Сеит, не переводя дух, выпаливал один вопрос за другим. Мехмет смеялся, дожидаясь, пока сын успокоится. Сеит совершенно позабыл о боли, сполз с софы на пол и, встав на колени перед произведением искусства, гладя лак, любуясь изящными рисунками, засунул нос в сундук.

– Чтобы получить разрешение отправиться домой, я объяснил важность церемонии обрезания для моих сыновей. Судя по этому подарку, я сумел рассказать о важности этого обычая. Получить такой подарок от самого царя – огромная честь. Сеит, дорогой мой сын! Удостоиться такой чести в двенадцать лет – неслыханно. Ты должен ценить это. Я уверен, что ты будешь дорожить этим подарком, беречь его всю свою жизнь, будешь с гордостью рассказывать о нем и передашь своим детям и внукам.

– Можно мне рассказать о нем своим друзьям? В смысле пока у меня нет детей?

Сеит пытался выглядеть взросло, но горел юношеским энтузиазмом. Мехмет улыбнулся:

– Конечно, ты можешь рассказывать о нем своим друзьям, пока у тебя не появятся дети. Хотя у тебя едва ли хватит на это времени.
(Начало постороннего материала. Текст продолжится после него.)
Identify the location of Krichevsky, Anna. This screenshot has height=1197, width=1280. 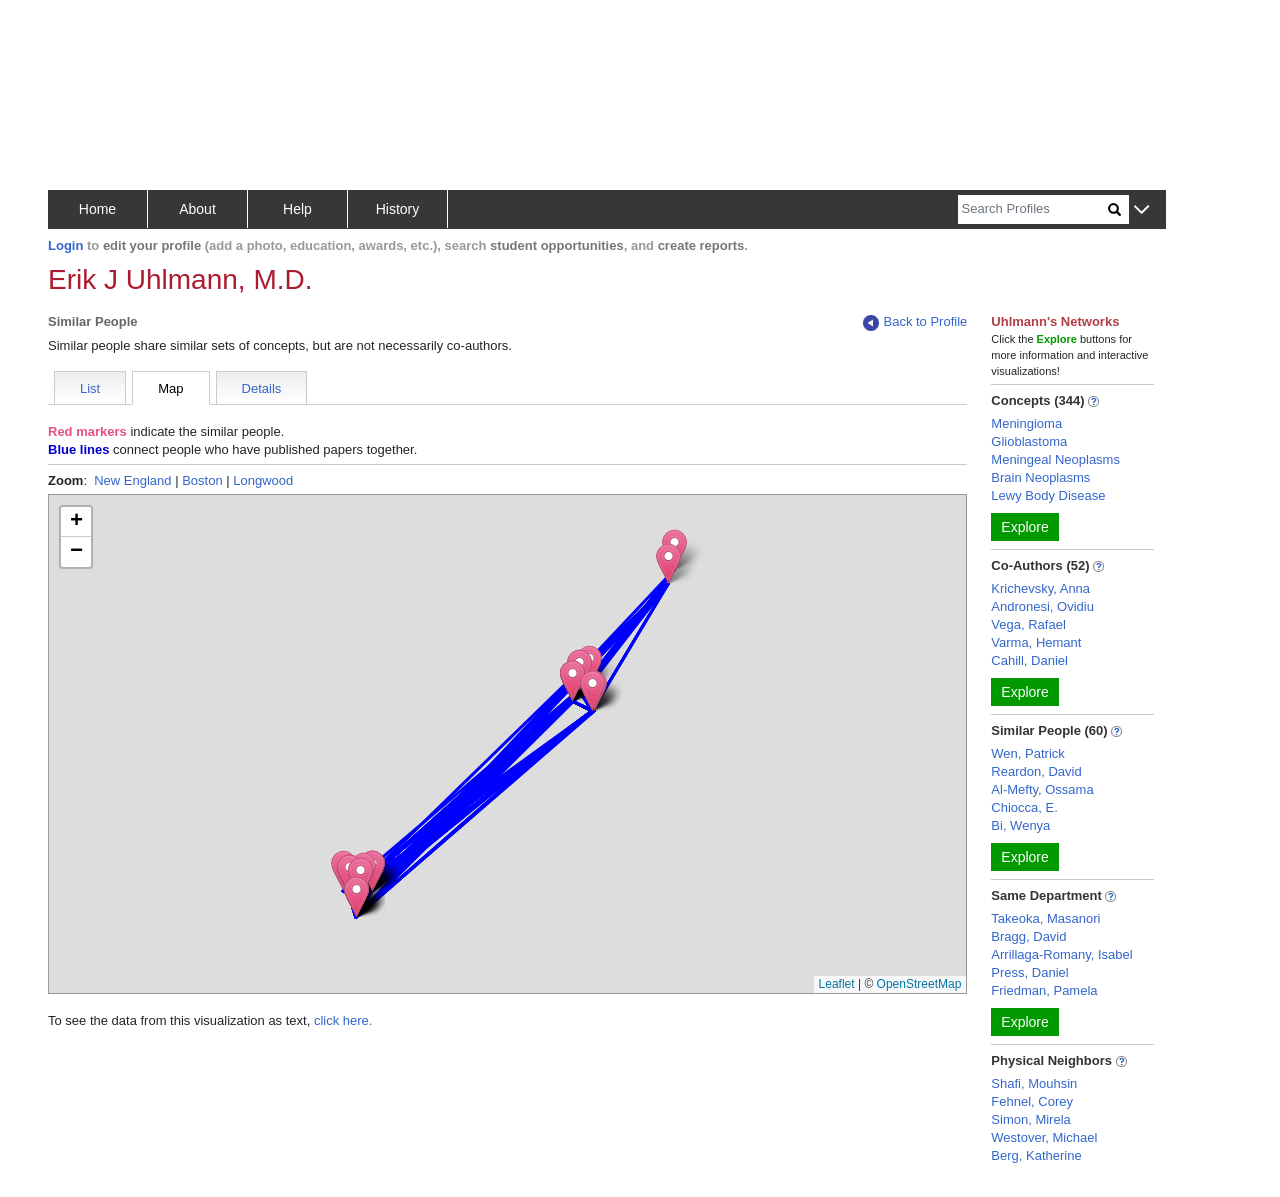 (1040, 588).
– Почему? Что, после обрезания сразу же женятся?

– Нет, дорогой сын. До женитьбы еще далеко, но ты недолго пробудешь здесь.

Сеит неохотно оторвал взгляд от подарка и внимательно посмотрел на отца:

– Куда мы поедем?

– У меня есть кое-какие дела неподалеку. Я должен встретить и сопровождать царя с семьей в летний дворец в Ливадии. Через три недели я вернусь. Затем мы с тобой поедем в Санкт-Петербург.
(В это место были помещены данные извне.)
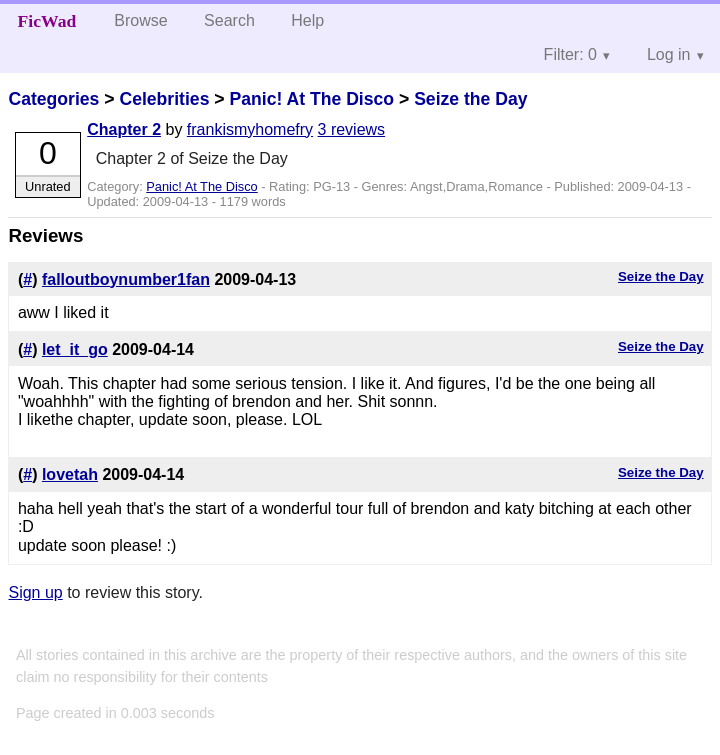 This screenshot has height=755, width=720. Describe the element at coordinates (126, 279) in the screenshot. I see `falloutboynumber1fan` at that location.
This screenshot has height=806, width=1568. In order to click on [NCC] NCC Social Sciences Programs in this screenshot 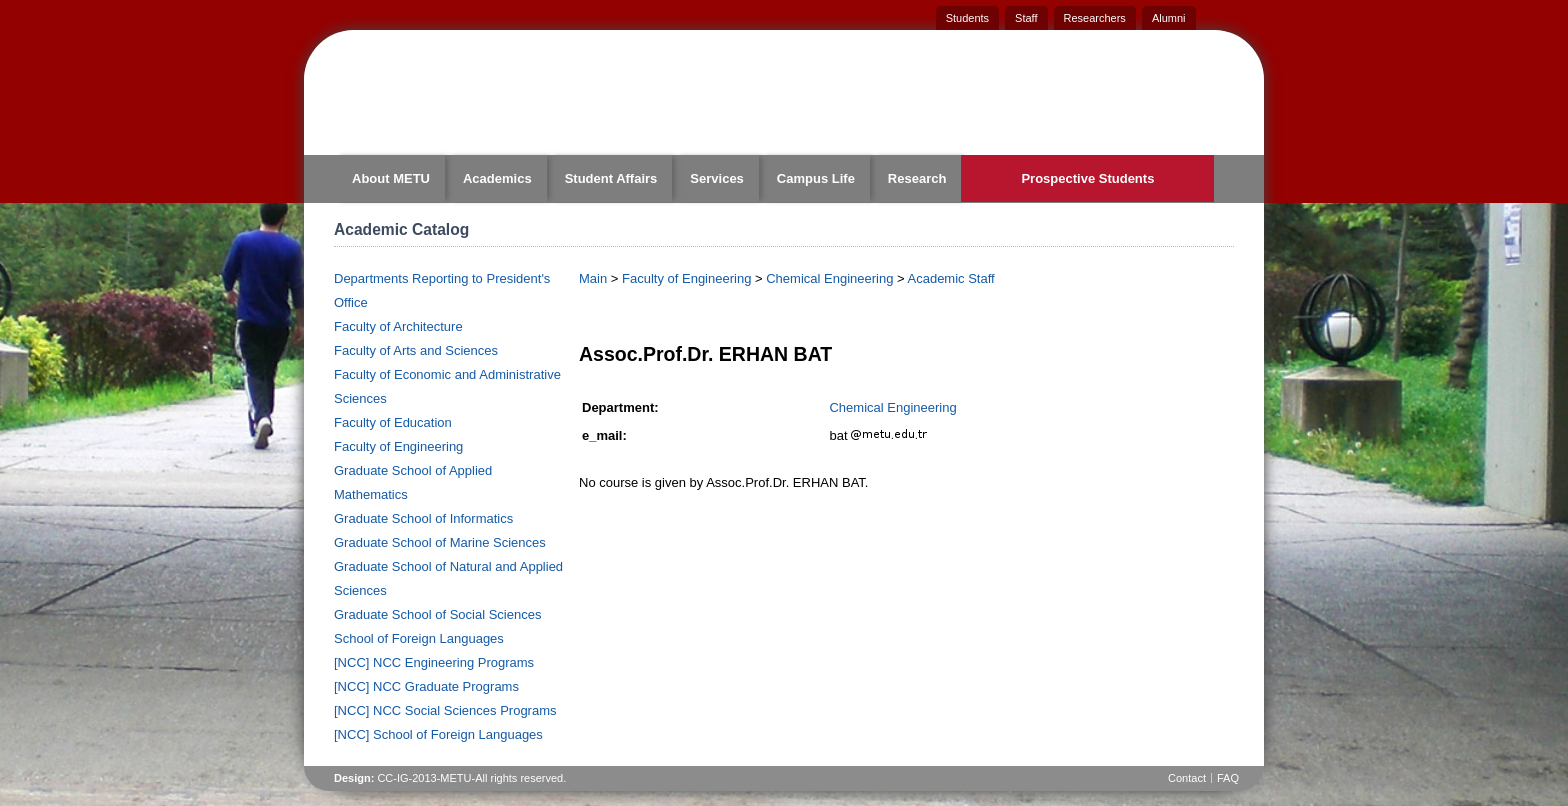 , I will do `click(445, 710)`.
– Ура-а-а! Это правда? Я поеду с тобой прямо в Петербург?

– Да, сынок. Отныне ты начнешь обучение, которое необходимо для твоего будущего. В оставшееся время, пожалуйста, позаботься о себе. Не вздумай заболеть. Когда твои раны заживут, не ленись, потренируйся в искусстве наездника. До моего возвращения ты должен хорошо кушать и ездить на лошади каждый день. Будь осторожен и не устраивай сумасшедших выходок. Отложи свое удальство для будущего. Договорились?

Сеит утвердительно кивнул. Он был так взволнован, что на глаза навернулись слезы. Он долго стоял на коленях перед сундучком, после того как отец поцеловал его и вышел из комнаты. На одной из картинок молодой мужчина в красном кафтане дарил цветы красивой девушке, сидящей под ветвями плакучей ивы. Девушка была в золотом кокошнике, с золотыми косами, перевязанными лентой и ниспадавшими ей на плечи, словно ветви ивы. Встретит ли он такую красивую девушку в Санкт-Петербурге? Сеит погрузился в мечты, в которых видел себя на месте молодого человека с картинки.